JioBlackRock Asset Management Private Limited, a 50:50 joint venture of Jio Financial Services Ltd (JFSL) and US-based BlackRock, has announced the launch of five index funds as its first offering on Tuesday, August 5. A statement issued by the company said that the new fund offering (NFO) will end on August 12, 2025. The offering includes Nifty 50 Index Fund, Nifty Next 50 Index Fund and Nifty 8-13 Year G-Sec Index Fund.
According to the company, this initiative is a significant step towards providing diversification, transparency and digitally advanced investment solutions to Indian investors. These funds are suitable for both first-time investors and experienced investors who want to build a balanced portfolio.
Earlier, the fund house had raised Rs 17,800 crore through its three cash or debt mutual fund schemes – JioBlackRock Overnight Fund, JioBlackRock Liquid Fund and JioBlackRock Money Market Fund.
What Is a New Fund Offer?
New Fund Offer or NFO is a term used when any mutual fund brings a new scheme in the market to raise funds from common people. The company tries to earn profit by investing the funds collected through NFO in share market, government bonds and other instruments. The company also spends some of the money on its administrative work.
NFO is like an initial public offering or IPO to a great extent because the work of both is to collect funds from the market. The NFO is open for a limited period during which investors can buy units of the fund at a fixed offer price of Rs 10, after NFO period, investment in that fund is possible only on its real-time Net Asset Value (NAV).
Type Of NFOs
There are three types of NFOs:
Open-Ended NFO: Equity Funds, Debt Funds, Hybrid Funds are the Open-ended NFOs in which investors can buy or sell units anytime once the NFO closes. Net Asset Value changes daily based on the market.
Close-Ended NFO: Fixed Maturity Plans (FMPs), Infrastructure Funds are the examples of close-ended funds where investors can invest during NFO period only. The fund is locked for a specific time period and it can get redeemed after funds get matured.
Exchange-Traded Funds (ETFs) NFO: Nifty 50 ETF and Gold ETFs are examples of ETFs. These funds function like open-ended funds but trade on stock exchange.
How NFO Works?
Launch and Announcement: When a mutual fund company has to launch a new scheme, it brings a New Fund Offer (NFO) to raise initial money. Along with this, a document (brochure) is also issued, which contains complete information about the scheme – such as, where the money of the fund will be invested, what is its goal and what are the risks involved.
Time Period: The NFO is open for a limited period, after NFO period, investment in that fund is possible only on its real-time Net Asset Value (NAV).
Fund Closure and Investment Begins: On completion of the NFO period, the fund house invests the collected money in stocks, bonds, among other things, as per the scheme’s goal.
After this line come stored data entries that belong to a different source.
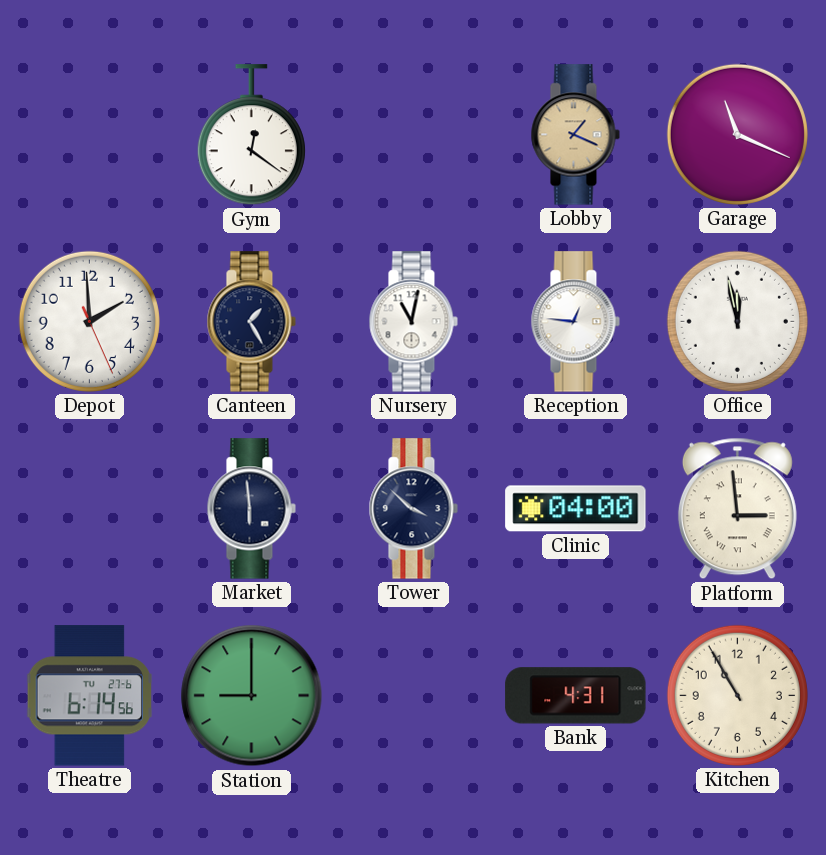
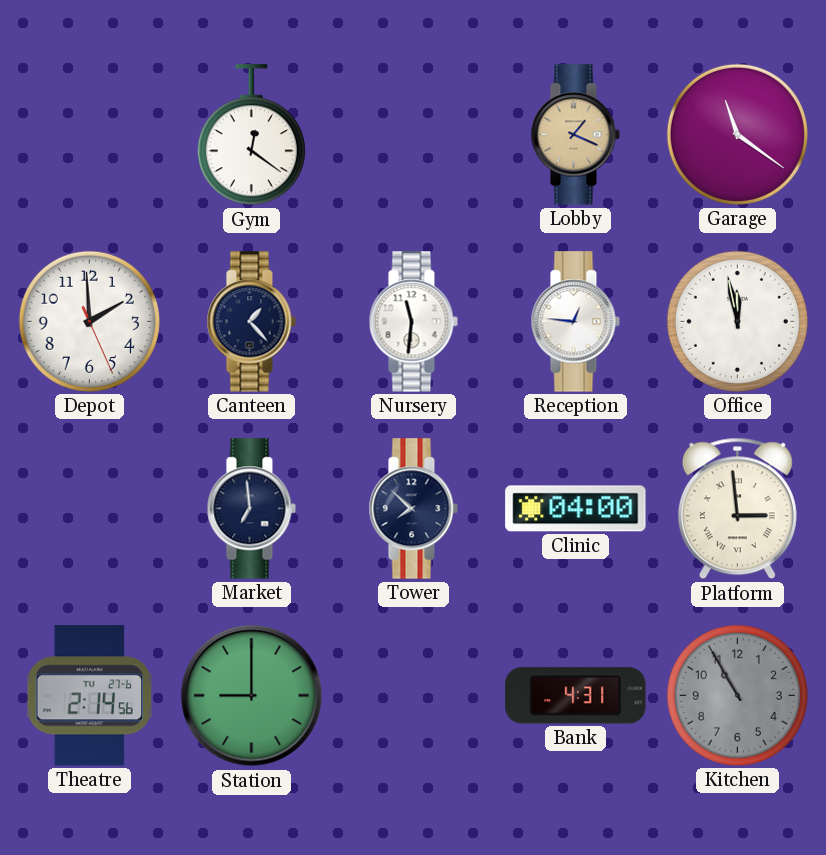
Garage: 11:19 -> 11:21
Canteen: 1:25 -> 1:23
Nursery: 11:02 -> 11:31
Market: 5:59 -> 6:59
Tower: 3:52 -> 7:52
Theatre: 6:14 -> 2:14
Kitchen dial: cream -> grey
After this:
Open-ended funds: These funds are again open for general trading. Investors can buy or sell units anytime even after the NFO.
Close-ended funds: The units of these funds are locked-in for a fixed period and their buying and selling is possible only through the stock exchange.
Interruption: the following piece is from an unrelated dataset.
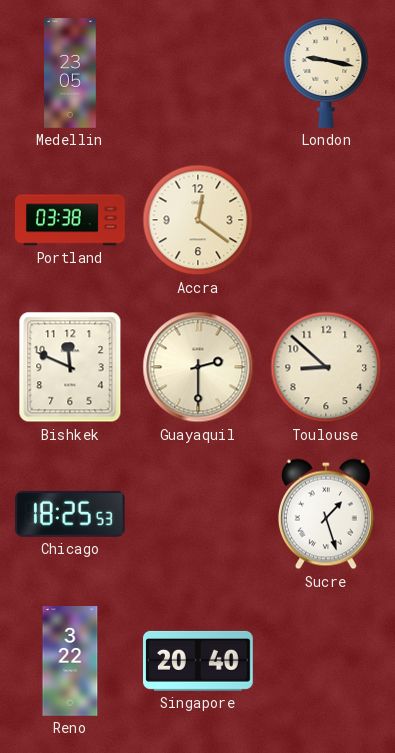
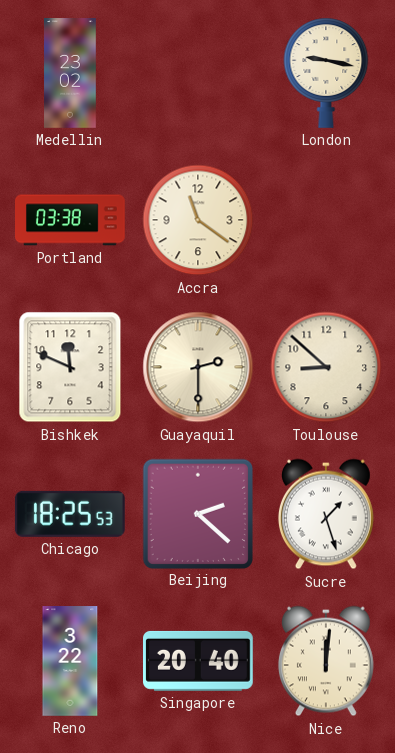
Medellin: 23:05 -> 23:02
Accra: 12:21 -> 11:21
Beijing: none -> 2:22
Nice: none -> 12:01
Benefits Of Investing In NFOs
According to Bajaj Finserv, like any new mutual fund scheme, the biggest attraction of investing in New Fund Offer (NFO) is that you can start investing at a low cost and benefit from good returns in the future. Some of its other benefits are given below:
Affordable initial investment
The units in NFO are usually priced at Rs 10, which is called the face value. This means that you can buy more units even by investing less money. For example, an investment of Rs 10,000 can get you 1000 units. This is a great opportunity for those who want to enter the world of investing with a small amount.
Managed by experts
NFOs are managed by professional fund managers, who take all the investment decisions. This gives investors the assurance that their money is in safe hands and is being managed well, which increases the chances of good returns.
Portfolio innovation and diversification
NFOs give you an opportunity to invest in new and different investment strategies. If your existing investments are not performing as expected, NFOs can help you diversify your portfolio and open up new avenues of income.
Future growth potential
Under the supervision of a good fund manager, NFOs can grow over time and help you reach your financial goals. Also, if you expect a future boom in a particular sector (such as technology or healthcare), you can take advantage of this opportunity by investing in an NFO based on that sector.